┏━━

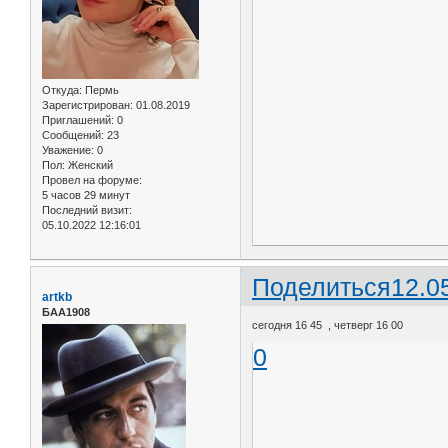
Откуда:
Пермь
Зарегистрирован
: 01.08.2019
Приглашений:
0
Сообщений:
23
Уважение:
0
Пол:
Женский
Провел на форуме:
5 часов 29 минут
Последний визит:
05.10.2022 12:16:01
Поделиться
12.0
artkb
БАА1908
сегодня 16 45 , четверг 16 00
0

┗━━

> [REQUIREMENT] Every entry, exactly as written: transcribe it, passing over any pictures.

> [ANSWER SECTION]
Откуда:
Пермь
Зарегистрирован
: 01.08.2019
Приглашений:
0
Сообщений:
23
Уважение:
0
Пол:
Женский
Провел на форуме:
5 часов 29 минут
Последний визит:
05.10.2022 12:16:01
Поделиться
12.0
artkb
БАА1908
сегодня 16 45 , четверг 16 00
0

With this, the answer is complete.